In December alone, the unemployment rate fell to 3.1% from 3.6% in November and from 4.3% in the same month in 2022. This was also a record low.

That month, the ranks of unemployed Filipinos dropped to 1.6 million, more than half a million less than the 2.22 million in December 2022. This was also lower than 1.83 million in November 2023.

Meanwhile, the employment rate in December also hit a record high of 96.9%, above the 96.4% in November and 95.7% in December 2022.

In absolute terms, the country’s employed Filipinos in December reached 50.52 million, up by 889,000 from the previous month. On an annual basis, the country added 1.52 million jobs from 49 million in December 2022.

PSA Undersecretary and National Statistician Claire Dennis S. Mapa said in a briefing that the record-low unemployment in December came amid the rise in available work, especially during the holiday season.

“Consumption is higher [during the holiday season] and thus we create additional jobs,” he said in mixed English and Filipino.

Job quality improved last year as the underemployment rate — or the proportion of employed Filipinos but still looking for more work or longer working hours to the total employed population — fell to an all-time low of 12.3% from 14.2% in 2022.

This translated to 5.95 million underemployed Filipinos last year, down from 6.68 million in 2022.

In December alone, the underemployment rate hit 11.9%. It slightly edged up from 11.7% in November but was lower than 12.6% in December 2022.

The number of underemployed Filipinos in December reached 6.01 million. This was higher than 5.79 million in November and 6.2 million in December 2022.

The country’s labor force in December was recorded at 52.13 million, 658,000 more than in November and 907,000 higher than in December 2022.

The labor force participation rate (LFPR) that month reached 66.6%, an improvement from 65.9% in November and 66.4% in December 2022.

This brought the average workforce size to 50.38 million last year, which translated to a record-high LFPR of 64.9%.

In December, Filipinos worked for 40.6 hours a week on average, longer than 40.2 hours in November and 40.3 hours in December 2022.

Services remained the top employer in December, cornering 57.3% of the total. Agriculture followed with 24.4%, while industry had an 18.3% share.

Security Bank Corp. Chief Economist Robert Dan J. Roces said the record-low unemployment rate came amid steady job generation in the agriculture sector as well as seasonal factors.

“Seasonal hiring in December, improved business climate, and government initiatives, and the absence of typhoons (which sustained employment in agriculture) may also have played a role,” he said in a Viber message. “Job quality also improved, with lower underemployment and potential wage increases.”

For December, the agriculture sector posted an 89.4% employment rate, higher than the 87.9% in November and 87.5% in December last year.

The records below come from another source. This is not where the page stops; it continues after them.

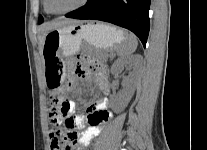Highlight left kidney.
<instances>
[{
    "instance_id": "obj_1",
    "label": "left kidney",
    "mask_w": 207,
    "mask_h": 150,
    "mask_svg": "<svg viewBox=\"0 0 207 150\" xmlns=\"http://www.w3.org/2000/svg\"><path fill=\"white\" fill-rule=\"evenodd\" d=\"M139 63L140 56L138 55L119 58L112 65V73L114 75L118 74L122 68L127 65H131L134 69H136ZM134 81L135 73L133 72L128 78H126L125 89L121 92V94L117 96V98L111 99V107L115 112H121L129 103L135 91Z\"/></svg>"
}]
</instances>
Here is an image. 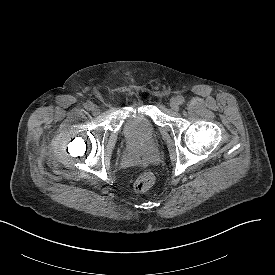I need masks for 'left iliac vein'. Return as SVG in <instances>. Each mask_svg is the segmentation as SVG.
<instances>
[{"mask_svg": "<svg viewBox=\"0 0 275 275\" xmlns=\"http://www.w3.org/2000/svg\"><path fill=\"white\" fill-rule=\"evenodd\" d=\"M179 102L177 100V98H172L170 100V106L174 111H178L179 110Z\"/></svg>", "mask_w": 275, "mask_h": 275, "instance_id": "left-iliac-vein-1", "label": "left iliac vein"}]
</instances>
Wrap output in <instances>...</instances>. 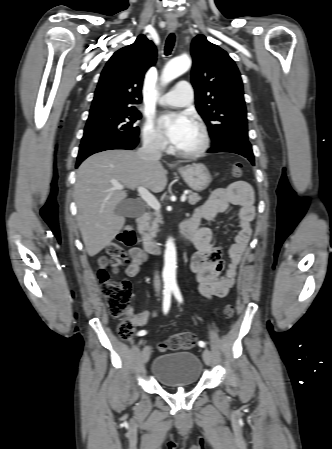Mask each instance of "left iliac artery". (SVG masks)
<instances>
[{
	"instance_id": "left-iliac-artery-1",
	"label": "left iliac artery",
	"mask_w": 332,
	"mask_h": 449,
	"mask_svg": "<svg viewBox=\"0 0 332 449\" xmlns=\"http://www.w3.org/2000/svg\"><path fill=\"white\" fill-rule=\"evenodd\" d=\"M171 289H172V292H173V294H174L176 300H177L178 302L182 303V302H183V298H182V295H181V292H180L179 287H178L177 285H173ZM198 345H199L200 347H205V346H206V343L203 342V341H199V342H198Z\"/></svg>"
}]
</instances>
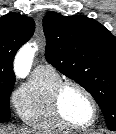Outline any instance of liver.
I'll use <instances>...</instances> for the list:
<instances>
[{
  "label": "liver",
  "mask_w": 116,
  "mask_h": 134,
  "mask_svg": "<svg viewBox=\"0 0 116 134\" xmlns=\"http://www.w3.org/2000/svg\"><path fill=\"white\" fill-rule=\"evenodd\" d=\"M0 134H32V133L31 131L26 129L0 128Z\"/></svg>",
  "instance_id": "1"
}]
</instances>
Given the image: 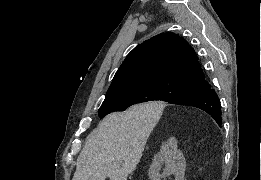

“Historically, agriculture sheds jobs in late [fourth quarter], due to typhoons,” Mr. Roces said.

On a year-on-year basis, the construction sector recorded the biggest increase in employment in December after adding 777,000 to 5.08 million. It was followed by agriculture and forestry (up 715,000) and accommodation and food service (up 498,000).

Meanwhile, annual job losses in December were seen in wholesale and retail trade (down 660,000), administrative and support service (down 250,000), and fishing and aquaculture (down 159,000).

Trade Union Congress of the Philippines Vice-President Luis C. Corral said the government needs to generate more quality jobs to ensure that the employment momentum seen last year continues.

“While we welcome that employment remains high, we fear that the decrease in unemployment is potentially driven by holiday seasonal jobs,” Mr. Corral said in a Viber message.

For his part, Security Bank’s Mr. Roces said a sustained drop in joblessness requires continued economic growth, effective skills development, and addressing underemployment though quality job creation.

“The government should prioritize infrastructure development, upskilling the workforce, promoting business formalization, and tackling underemployment to ensure the labor market’s continued progress,” Mr. Roces said.